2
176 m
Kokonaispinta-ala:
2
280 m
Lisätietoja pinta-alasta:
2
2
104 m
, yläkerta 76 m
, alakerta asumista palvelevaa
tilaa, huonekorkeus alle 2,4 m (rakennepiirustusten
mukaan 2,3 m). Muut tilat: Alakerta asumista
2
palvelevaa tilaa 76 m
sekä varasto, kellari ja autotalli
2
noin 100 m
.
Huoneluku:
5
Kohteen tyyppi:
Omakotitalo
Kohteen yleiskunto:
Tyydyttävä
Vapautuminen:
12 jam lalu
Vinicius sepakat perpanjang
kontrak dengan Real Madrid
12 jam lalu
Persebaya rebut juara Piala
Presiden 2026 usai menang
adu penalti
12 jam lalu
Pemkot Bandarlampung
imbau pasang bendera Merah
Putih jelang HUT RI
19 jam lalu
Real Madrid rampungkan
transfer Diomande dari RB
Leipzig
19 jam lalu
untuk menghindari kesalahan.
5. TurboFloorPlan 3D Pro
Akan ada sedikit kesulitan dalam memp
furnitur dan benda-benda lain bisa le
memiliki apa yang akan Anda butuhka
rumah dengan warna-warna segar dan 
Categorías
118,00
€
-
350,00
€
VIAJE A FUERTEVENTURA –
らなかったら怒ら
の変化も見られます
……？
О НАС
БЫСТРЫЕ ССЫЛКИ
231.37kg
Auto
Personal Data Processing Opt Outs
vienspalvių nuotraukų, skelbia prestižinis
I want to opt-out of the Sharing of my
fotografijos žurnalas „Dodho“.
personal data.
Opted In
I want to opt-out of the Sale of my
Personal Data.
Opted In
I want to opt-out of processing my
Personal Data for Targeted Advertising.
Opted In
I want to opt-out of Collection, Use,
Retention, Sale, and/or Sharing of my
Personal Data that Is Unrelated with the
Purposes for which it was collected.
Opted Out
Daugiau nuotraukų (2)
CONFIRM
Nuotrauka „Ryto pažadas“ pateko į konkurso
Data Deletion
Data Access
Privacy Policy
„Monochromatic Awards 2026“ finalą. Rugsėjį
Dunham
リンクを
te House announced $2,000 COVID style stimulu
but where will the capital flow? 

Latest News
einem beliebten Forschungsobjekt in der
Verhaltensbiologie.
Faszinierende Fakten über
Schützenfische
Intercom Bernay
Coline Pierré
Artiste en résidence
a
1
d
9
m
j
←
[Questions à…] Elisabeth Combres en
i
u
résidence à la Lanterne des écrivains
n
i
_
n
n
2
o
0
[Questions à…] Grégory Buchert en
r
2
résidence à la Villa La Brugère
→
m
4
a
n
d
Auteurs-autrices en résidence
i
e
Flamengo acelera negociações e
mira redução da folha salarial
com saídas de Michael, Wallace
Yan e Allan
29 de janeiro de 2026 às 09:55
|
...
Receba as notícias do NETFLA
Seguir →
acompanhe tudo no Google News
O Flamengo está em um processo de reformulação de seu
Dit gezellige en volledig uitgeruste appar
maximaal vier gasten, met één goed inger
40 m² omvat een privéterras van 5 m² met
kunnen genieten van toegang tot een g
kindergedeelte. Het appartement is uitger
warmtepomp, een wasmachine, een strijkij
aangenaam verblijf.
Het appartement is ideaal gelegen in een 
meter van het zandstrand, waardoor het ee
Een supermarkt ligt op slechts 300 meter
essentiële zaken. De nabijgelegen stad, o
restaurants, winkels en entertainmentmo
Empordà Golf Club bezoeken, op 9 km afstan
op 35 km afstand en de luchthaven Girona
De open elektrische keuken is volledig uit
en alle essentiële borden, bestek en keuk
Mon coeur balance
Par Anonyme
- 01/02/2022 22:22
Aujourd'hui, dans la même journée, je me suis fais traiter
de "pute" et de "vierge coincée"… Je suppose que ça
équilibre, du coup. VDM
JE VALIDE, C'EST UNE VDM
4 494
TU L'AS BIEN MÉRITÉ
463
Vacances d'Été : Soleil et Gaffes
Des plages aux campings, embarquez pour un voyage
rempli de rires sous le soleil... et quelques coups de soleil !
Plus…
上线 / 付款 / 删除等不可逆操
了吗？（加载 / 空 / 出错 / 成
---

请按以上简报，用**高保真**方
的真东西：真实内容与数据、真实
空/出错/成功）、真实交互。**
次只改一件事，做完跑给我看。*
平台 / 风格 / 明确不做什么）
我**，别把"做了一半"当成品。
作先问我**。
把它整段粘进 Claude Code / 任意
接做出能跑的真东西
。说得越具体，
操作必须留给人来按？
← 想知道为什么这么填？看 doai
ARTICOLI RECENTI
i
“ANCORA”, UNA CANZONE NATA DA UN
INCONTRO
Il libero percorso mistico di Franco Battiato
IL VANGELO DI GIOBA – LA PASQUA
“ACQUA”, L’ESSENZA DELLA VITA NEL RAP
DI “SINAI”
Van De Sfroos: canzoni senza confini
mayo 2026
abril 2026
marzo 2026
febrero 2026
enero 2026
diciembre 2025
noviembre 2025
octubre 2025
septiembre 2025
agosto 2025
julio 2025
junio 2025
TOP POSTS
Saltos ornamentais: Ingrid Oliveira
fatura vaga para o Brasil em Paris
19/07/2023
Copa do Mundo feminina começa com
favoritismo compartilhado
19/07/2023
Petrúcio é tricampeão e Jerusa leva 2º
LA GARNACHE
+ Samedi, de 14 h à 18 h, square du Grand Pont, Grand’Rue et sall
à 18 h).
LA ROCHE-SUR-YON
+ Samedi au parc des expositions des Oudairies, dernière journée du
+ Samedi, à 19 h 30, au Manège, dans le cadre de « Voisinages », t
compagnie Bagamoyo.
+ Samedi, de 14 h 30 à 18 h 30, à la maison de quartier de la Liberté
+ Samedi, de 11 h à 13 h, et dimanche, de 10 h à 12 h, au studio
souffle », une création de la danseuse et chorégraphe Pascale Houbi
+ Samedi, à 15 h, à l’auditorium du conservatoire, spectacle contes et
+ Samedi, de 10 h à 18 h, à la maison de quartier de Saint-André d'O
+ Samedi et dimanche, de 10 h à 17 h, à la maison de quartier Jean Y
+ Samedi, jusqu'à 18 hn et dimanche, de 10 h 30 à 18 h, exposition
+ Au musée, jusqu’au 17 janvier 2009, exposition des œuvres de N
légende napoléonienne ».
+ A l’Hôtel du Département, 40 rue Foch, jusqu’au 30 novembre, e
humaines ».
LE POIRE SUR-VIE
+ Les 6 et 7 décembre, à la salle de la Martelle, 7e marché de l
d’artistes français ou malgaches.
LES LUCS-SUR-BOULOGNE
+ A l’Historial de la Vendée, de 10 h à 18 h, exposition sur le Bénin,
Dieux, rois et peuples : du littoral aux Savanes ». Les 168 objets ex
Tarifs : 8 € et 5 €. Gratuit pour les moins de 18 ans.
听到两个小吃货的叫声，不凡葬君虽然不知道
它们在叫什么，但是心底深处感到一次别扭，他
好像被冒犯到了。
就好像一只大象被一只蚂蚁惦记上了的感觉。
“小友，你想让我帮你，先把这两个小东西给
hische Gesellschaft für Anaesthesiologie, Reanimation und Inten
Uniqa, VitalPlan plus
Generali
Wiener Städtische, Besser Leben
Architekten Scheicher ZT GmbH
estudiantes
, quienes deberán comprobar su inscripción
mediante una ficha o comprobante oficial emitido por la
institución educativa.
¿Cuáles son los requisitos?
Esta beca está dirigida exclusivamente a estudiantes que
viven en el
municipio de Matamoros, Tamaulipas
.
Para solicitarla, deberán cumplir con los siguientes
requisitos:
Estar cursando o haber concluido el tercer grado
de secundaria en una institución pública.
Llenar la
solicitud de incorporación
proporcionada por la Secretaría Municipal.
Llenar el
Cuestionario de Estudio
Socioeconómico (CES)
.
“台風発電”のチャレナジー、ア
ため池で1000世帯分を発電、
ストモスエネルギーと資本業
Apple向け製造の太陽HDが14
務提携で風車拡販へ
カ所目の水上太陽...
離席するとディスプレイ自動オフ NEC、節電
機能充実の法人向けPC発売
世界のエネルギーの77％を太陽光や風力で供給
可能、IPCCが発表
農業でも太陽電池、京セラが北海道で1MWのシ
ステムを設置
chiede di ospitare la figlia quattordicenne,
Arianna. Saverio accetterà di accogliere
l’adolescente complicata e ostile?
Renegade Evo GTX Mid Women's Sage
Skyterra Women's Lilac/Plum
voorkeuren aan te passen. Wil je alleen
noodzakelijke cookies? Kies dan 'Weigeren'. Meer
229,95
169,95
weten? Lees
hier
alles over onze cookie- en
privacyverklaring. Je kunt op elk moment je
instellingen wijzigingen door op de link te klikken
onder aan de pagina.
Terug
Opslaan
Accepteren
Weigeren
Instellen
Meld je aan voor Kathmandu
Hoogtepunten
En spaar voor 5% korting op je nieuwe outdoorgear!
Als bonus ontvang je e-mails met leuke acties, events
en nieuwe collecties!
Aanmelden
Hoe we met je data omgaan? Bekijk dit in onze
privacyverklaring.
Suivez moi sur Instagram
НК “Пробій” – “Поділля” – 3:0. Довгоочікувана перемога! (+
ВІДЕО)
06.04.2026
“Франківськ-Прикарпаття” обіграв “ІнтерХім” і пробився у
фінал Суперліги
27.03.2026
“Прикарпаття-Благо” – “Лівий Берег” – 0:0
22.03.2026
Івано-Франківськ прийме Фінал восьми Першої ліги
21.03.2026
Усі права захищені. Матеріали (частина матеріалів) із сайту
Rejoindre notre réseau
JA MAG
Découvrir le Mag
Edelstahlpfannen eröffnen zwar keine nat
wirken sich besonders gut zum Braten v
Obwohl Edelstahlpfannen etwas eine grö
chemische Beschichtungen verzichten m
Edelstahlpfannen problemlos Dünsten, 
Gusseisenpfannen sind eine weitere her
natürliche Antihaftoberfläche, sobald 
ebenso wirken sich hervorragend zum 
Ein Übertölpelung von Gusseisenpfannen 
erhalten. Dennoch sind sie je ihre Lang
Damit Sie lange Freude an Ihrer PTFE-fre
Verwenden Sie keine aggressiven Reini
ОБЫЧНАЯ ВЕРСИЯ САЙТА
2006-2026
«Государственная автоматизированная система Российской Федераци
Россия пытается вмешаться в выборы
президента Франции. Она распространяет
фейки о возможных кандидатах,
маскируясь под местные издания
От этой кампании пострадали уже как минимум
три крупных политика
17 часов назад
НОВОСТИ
++++++++
- EXERCISE BRIEF -
Restate word for word the entries above, starting at the line with "的真东西：真实内容与数据、真实" and ending at the line with "LA ROCHE-SUR-YON", inclusive, and no others.

- SOLVED PROBLEM -
的真东西：真实内容与数据、真实
空/出错/成功）、真实交互。**
次只改一件事，做完跑给我看。*
平台 / 风格 / 明确不做什么）
我**，别把"做了一半"当成品。
作先问我**。
把它整段粘进 Claude Code / 任意
接做出能跑的真东西
。说得越具体，
操作必须留给人来按？
← 想知道为什么这么填？看 doai
ARTICOLI RECENTI
i
“ANCORA”, UNA CANZONE NATA DA UN
INCONTRO
Il libero percorso mistico di Franco Battiato
IL VANGELO DI GIOBA – LA PASQUA
“ACQUA”, L’ESSENZA DELLA VITA NEL RAP
DI “SINAI”
Van De Sfroos: canzoni senza confini
mayo 2026
abril 2026
marzo 2026
febrero 2026
enero 2026
diciembre 2025
noviembre 2025
octubre 2025
septiembre 2025
agosto 2025
julio 2025
junio 2025
TOP POSTS
Saltos ornamentais: Ingrid Oliveira
fatura vaga para o Brasil em Paris
19/07/2023
Copa do Mundo feminina começa com
favoritismo compartilhado
19/07/2023
Petrúcio é tricampeão e Jerusa leva 2º
LA GARNACHE
+ Samedi, de 14 h à 18 h, square du Grand Pont, Grand’Rue et sall
à 18 h).
LA ROCHE-SUR-YON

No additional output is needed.